Phillips James C, Sun Yanhua, Jain Nikhil, Bohm Eric J, Kalé Laxmikant V
SC Conf Proc. 2014;2014:81-91. doi: 10.1109/SC.2014.12.
Currently deployed petascale supercomputers typically use toroidal network topologies in three or more dimensions. While these networks perform well for topology-agnostic codes on a few thousand nodes, leadership machines with 20,000 nodes require topology awareness to avoid network contention for communication-intensive codes. Topology adaptation is complicated by irregular node allocation shapes and holes due to dedicated input/output nodes or hardware failure.

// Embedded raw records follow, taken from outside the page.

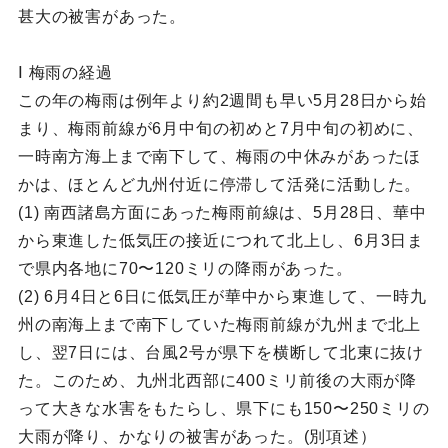
甚大の被害があった。
Ⅰ 梅雨の経過
この年の梅雨は例年より約2週間も早い5月28日から始
まり、梅雨前線が6月中旬の初めと7月中旬の初めに、
一時南方海上まで南下して、梅雨の中休みがあったほ
かは、ほとんど九州付近に停滞して活発に活動した。
(1) 南西諸島方面にあった梅雨前線は、5月28日、華中
から東進した低気圧の接近につれて北上し、6月3日ま
で県内各地に70〜120ミリの降雨があった。
(2) 6月4日と6日に低気圧が華中から東進して、一時九
州の南海上まで南下していた梅雨前線が九州まで北上
し、翌7日には、台風2号が県下を横断して北東に抜け
た。このため、九州北西部に400ミリ前後の大雨が降
って大きな水害をもたらし、県下にも150〜250ミリの
大雨が降り、かなりの被害があった。(別項述）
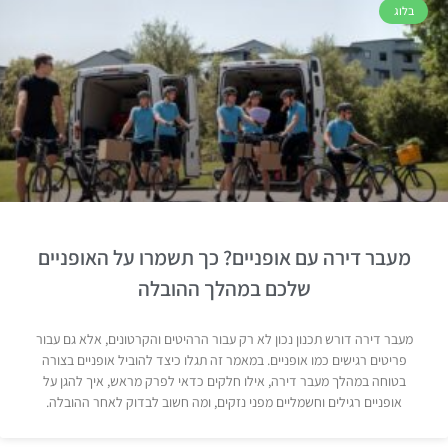
בלוג
מעבר דירה עם אופניים? כך תשמרו על האופניים
שלכם במהלך ההובלה
מעבר דירה דורש תכנון נכון לא רק עבור הרהיטים והקרטונים, אלא גם עבור
פריטים רגישים כמו אופניים. במאמר זה תגלו כיצד להוביל אופניים בצורה
בטוחה במהלך מעבר דירה, אילו חלקים כדאי לפרק מראש, איך להגן על
אופניים רגילים וחשמליים מפני נזקים, ומה חשוב לבדוק לאחר ההובלה.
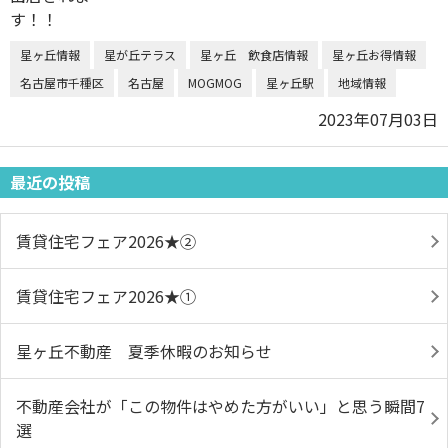
星ヶ丘情報
星が丘テラス
星ヶ丘 飲食店情報
星ヶ丘お得情報
名古屋市千種区
名古屋
MOGMOG
星ヶ丘駅
地域情報
2023年07月03日
最近の投稿
賃貸住宅フェア2026★➁
賃貸住宅フェア2026★①
星ヶ丘不動産 夏季休暇のお知らせ
不動産会社が「この物件はやめた方がいい」と思う瞬間7
選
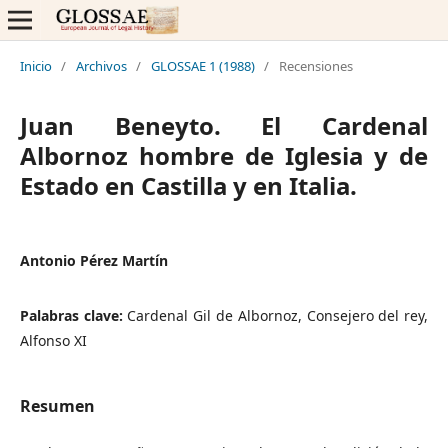
Inicio
/
Archivos
/
GLOSSAE 1 (1988)
/
Recensiones
Juan Beneyto. El Cardenal
Albornoz hombre de Iglesia y de
Estado en Castilla y en Italia.
Antonio Pérez Martín
Palabras clave:
Cardenal Gil de Albornoz, Consejero del rey,
Alfonso XI
Resumen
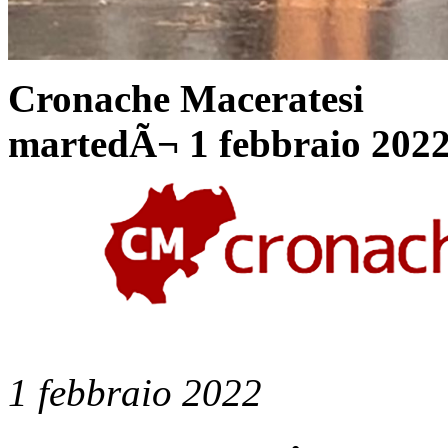
Cronache Maceratesi
martedÃ¬ 1 febbraio 202
1 febbraio 2022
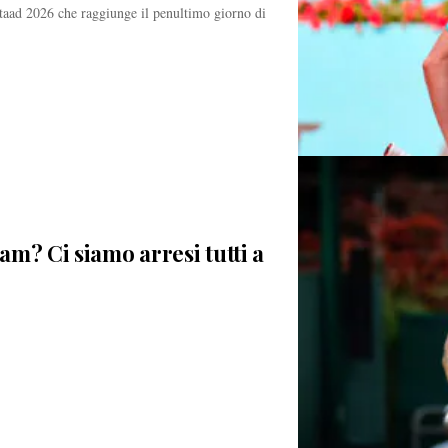
staad 2026 che raggiunge il penultimo giorno di
lam? Ci siamo arresi tutti a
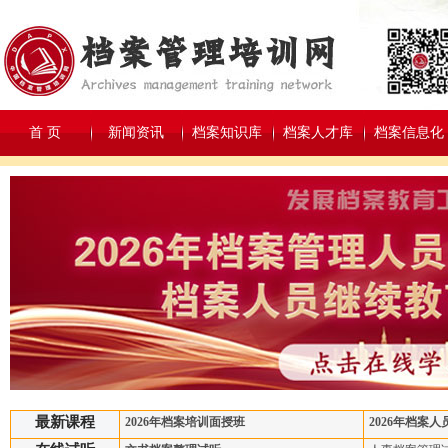
首 页
新闻资讯
档案知识库
档案人才库
档案信息化
最新课程
2026年档案培训面授班
2026年档案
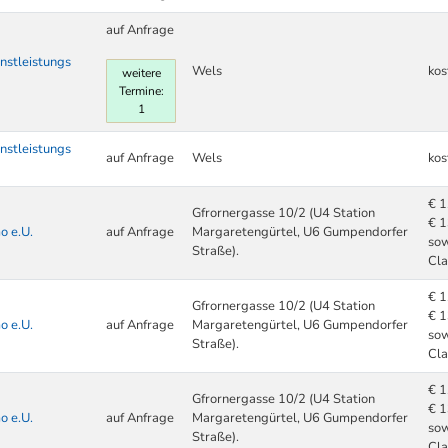
auf Anfrage
nstleistungs
Wels
kos
weitere
Termine:
1
nstleistungs
auf Anfrage
Wels
kos
€ 1
Gfrornergasse 10/2 (U4 Station
€ 1
o e.U.
auf Anfrage
Margaretengürtel, U6 Gumpendorfer
sow
Straße).
Cl
€ 1
Gfrornergasse 10/2 (U4 Station
€ 1
o e.U.
auf Anfrage
Margaretengürtel, U6 Gumpendorfer
sow
Straße).
Cl
€ 1
Gfrornergasse 10/2 (U4 Station
€ 1
o e.U.
auf Anfrage
Margaretengürtel, U6 Gumpendorfer
sow
Straße).
Cl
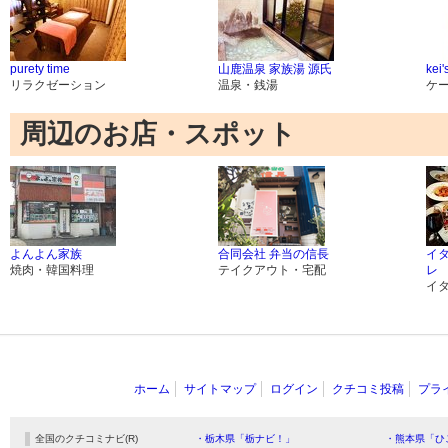
purety time
山鹿温泉 家族湯 源氏
kei'
リラクゼーション
温泉・銭湯
ケ
周辺のお店・スポット
よんよん家族
合同会社 弁当の信長
イ
焼肉・韓国料理
テイクアウト・宅配
レ
イ
ホーム
サイトマップ
ログイン
クチコミ投稿
プラ
全国のクチコミナビ(R)
・栃木県「栃ナビ！」
・熊本県「ひ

In the context of the popular molecular dynamics program NAMD, we present methods for mapping a periodic 3-D grid of fixed-size spatial decomposition domains to 3-D Cray Gemini and 5-D IBM Blue Gene/Q toroidal networks to enable hundred-million atom full machine simulations, and to similarly partition node allocations into compact domains for smaller simulations using multiple-copy algorithms. Additional enabling techniques are discussed and performance is reported for NCSA Blue Waters, ORNL Titan, ANL Mira, TACC Stampede, and NERSC Edison.

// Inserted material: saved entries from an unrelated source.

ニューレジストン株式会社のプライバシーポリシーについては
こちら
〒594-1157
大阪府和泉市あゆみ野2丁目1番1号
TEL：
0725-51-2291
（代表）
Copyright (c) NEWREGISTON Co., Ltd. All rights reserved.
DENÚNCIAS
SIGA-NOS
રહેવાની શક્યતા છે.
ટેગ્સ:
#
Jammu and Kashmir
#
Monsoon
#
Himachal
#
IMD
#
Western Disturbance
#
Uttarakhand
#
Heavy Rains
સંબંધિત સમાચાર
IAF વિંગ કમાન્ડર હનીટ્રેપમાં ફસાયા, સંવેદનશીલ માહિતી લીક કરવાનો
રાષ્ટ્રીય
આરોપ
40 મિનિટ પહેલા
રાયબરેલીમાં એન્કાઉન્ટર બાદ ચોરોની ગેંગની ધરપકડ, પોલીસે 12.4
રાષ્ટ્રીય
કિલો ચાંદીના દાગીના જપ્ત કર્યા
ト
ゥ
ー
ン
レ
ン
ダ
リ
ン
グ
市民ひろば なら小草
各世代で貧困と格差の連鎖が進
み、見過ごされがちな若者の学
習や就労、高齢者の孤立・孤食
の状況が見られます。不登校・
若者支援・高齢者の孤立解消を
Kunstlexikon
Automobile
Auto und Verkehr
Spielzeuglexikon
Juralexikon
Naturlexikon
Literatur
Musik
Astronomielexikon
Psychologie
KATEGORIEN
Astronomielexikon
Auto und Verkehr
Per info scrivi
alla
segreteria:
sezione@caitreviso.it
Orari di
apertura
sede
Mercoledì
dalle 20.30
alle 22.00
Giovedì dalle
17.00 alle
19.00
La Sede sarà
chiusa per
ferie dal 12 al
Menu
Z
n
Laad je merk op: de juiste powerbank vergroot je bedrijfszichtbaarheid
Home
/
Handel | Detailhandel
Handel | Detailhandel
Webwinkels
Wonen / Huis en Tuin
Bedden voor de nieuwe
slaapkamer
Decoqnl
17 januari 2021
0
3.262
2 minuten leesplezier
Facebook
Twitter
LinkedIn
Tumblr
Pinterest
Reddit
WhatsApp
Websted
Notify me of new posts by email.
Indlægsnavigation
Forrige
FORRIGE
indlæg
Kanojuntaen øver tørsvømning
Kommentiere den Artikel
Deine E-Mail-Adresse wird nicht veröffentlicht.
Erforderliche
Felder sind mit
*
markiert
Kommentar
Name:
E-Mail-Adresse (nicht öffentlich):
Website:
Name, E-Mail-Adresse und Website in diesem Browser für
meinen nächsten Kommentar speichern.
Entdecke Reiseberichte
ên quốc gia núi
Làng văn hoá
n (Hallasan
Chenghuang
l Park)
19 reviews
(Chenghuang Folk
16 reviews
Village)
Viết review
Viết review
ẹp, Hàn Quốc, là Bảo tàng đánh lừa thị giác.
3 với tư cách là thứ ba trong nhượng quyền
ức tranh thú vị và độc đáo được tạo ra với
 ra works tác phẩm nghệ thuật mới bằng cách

目前部署的千万亿次级超级计算机通常在三维或更多维度上使用环形网络拓扑结构。虽然这些网络在数千个节点上运行与拓扑结构无关的代码时表现良好,但拥有20000个节点的领先级计算机需要拓扑感知能力,以避免通信密集型代码出现网络争用。由于专用输入/输出节点或硬件故障导致的不规则节点分配形状和空洞,使得拓扑适配变得复杂。在流行的分子动力学程序NAMD的背景下,我们提出了一些方法,用于将固定大小空间分解域的周期性三维网格映射到三维Cray Gemini和五维IBM Blue Gene/Q环形网络,以实现数亿原子的全机模拟,并使用多副本算法将节点分配类似地划分为紧凑域以进行较小规模的模拟。还讨论了其他支持技术,并报告了NCSA Blue Waters、ORNL Titan、ANL Mira、TACC Stampede和NERSC Edison的性能。